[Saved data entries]
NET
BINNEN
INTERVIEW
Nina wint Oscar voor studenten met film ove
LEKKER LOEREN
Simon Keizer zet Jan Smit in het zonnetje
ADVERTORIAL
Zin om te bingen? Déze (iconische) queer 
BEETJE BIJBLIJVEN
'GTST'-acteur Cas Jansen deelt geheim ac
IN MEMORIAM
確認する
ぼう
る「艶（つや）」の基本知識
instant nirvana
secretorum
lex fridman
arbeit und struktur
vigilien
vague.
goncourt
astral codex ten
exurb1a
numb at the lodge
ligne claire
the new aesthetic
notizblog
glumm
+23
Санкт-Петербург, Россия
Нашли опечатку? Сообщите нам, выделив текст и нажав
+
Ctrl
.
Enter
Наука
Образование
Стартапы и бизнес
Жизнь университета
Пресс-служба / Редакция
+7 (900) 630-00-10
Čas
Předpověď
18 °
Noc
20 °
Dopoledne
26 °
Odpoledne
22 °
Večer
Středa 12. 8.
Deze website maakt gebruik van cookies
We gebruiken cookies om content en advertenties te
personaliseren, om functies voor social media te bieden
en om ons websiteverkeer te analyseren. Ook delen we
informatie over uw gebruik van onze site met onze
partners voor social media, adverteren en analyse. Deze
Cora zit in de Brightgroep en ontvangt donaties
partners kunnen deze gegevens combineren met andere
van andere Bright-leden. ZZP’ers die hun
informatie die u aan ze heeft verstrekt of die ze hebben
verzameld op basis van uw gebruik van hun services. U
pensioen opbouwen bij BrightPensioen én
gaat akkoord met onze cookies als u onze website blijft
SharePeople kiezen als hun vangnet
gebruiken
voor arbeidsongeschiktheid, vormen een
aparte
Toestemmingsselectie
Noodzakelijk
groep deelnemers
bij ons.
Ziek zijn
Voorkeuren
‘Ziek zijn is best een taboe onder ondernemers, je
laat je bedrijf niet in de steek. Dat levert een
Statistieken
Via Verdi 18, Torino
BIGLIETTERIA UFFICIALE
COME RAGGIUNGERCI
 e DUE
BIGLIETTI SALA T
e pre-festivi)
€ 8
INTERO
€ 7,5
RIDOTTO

• What the exercise asks
Find the word "partners" in the records and pull out each line that has it.

• Response area
partners voor social media, adverteren en analyse. Deze
partners kunnen deze gegevens combineren met andere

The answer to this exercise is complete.